Today, after a few month hiatus from joint therapy sessions, we rejoined with Susan the therapist to discuss this incident. I am convinced that if he chose not to respond at such a critical opportunity that he must not understand the depth of my grief and the intensity of the pain his mom inflicted. The therapy appointment was relatively uneventful until I said I wanted to see him angry with his mother. If we were in a bar and someone had punched me, he wouldn't just stand by and allow it, he would be pissed! This is far worse than being punched so why the hell wasn't he mad.
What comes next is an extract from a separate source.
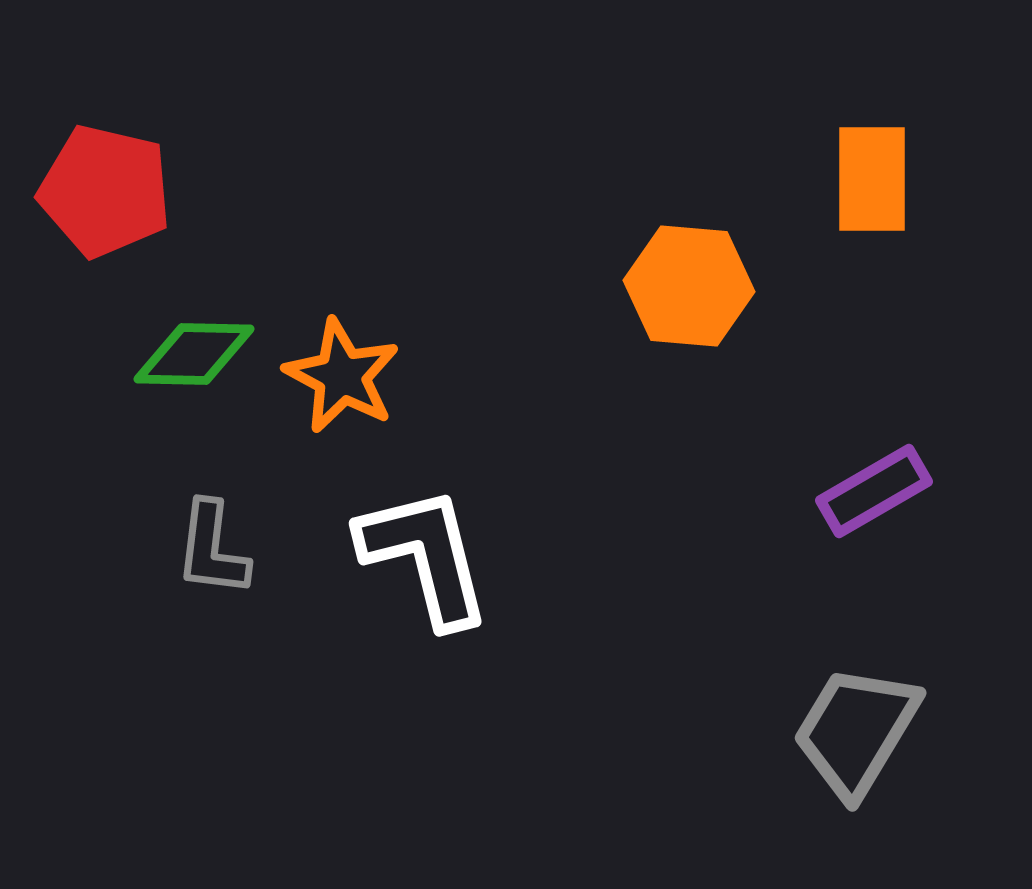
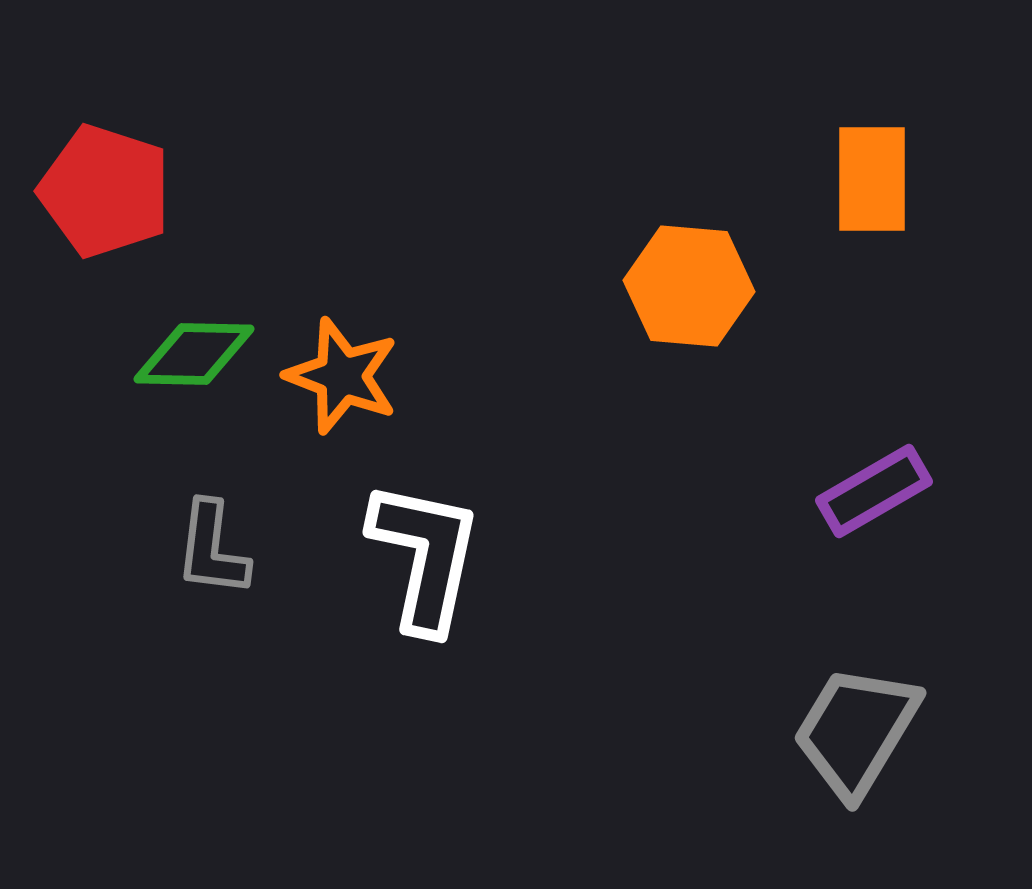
red pentagon: rotated 5 degrees clockwise
orange star: rotated 7 degrees counterclockwise
white L-shape: rotated 26 degrees clockwise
Susan started to ask him questions about anger and at one point he said that no one has ever made him as angry in his life as I have.

After we returned home, I was in the bathroom doing my usual crying-before-I-wash-my-face-for-the-night routine and it hit me. I always try to find the reasons behind all this bullshit that God puts me through. I'm convinced I'll have a stronger marriage, that I'll treasure my baby more, I'll be a more attentive parent, I'll have a shared empathy with millions of people, I'll gain an overwhelming sense of compassion toward other woman. I never realized what the benefit was for my dh. Why was he picked to go through all this hell with me? I realized it there, in the bathroom, mid-cry. Yes, I make him more angry than anyone ever has, but it's because I force him to deal with this. He can't avoid it and pretend it doesn't exist like he has with any other difficult time in his life. He has to acknowledge it, understand it, accept it, and learn to live it. I came running out of the bathroom with tears running down my face to explain to him my newly understood rationale for his misery. He smiled and he knew it was true. He told me that although his anger for me is more intense than anger he's ever felt before, so is his love.

I wouldn't infertility as a method to teach anyone a lesson, but, I am infertile and while I'm here I am definitely learning quite a few lessons. I'll take it. I'll take a tearful embrace with my soul mate as we both realize that there is a reason for this misery beyond our understanding, and today, God has given us enough of a taste of understanding to satisfy our appetite for now. Thank you.

Saturday, May 16, 2009

Amani....I miss your blog!


If you read this, I'd love access to your blog now that you've made it private (if you are giving access to anyone, that is). I've followed your journey for so long....not having updates is killing me! I do understand and respect your privacy though, so no problem if you are keeping it totally private. You're in my thoughts.

Monday, May 11, 2009

A sigh of relief

I emailed M, I couldn't take it any more, it had been 5 days since we emailed last which may not seem like a long time but it was unusually long for us not to email. I told her that I'm sorry to sound paranoid, but it's tough to be so dependent on another woman to make me a mom...and go through an unusually long period of time without speaking with that person. So, she emailed me back and everything is fine. Her MIL was moving to their state from New Jersey this weekend, so they were busy with that, and the later part of last week was swamped with kid related activities. She said she is anxiously awaiting next year, and although she'll wait for us as long as we need her to, she's ready to start now! We're not, of course, but it's so wonderful that we have her in our life. We leave for Disney World on Wednesday and I'm so glad I've had to chance to talk with M before we left. This is just a small reminder of how difficult it will be to relinquish control to another woman, in another state, for 9 months while she carries and nurtures our baby. I imagine this is only the tip of the iceberg in understanding how impossibly difficult this will be.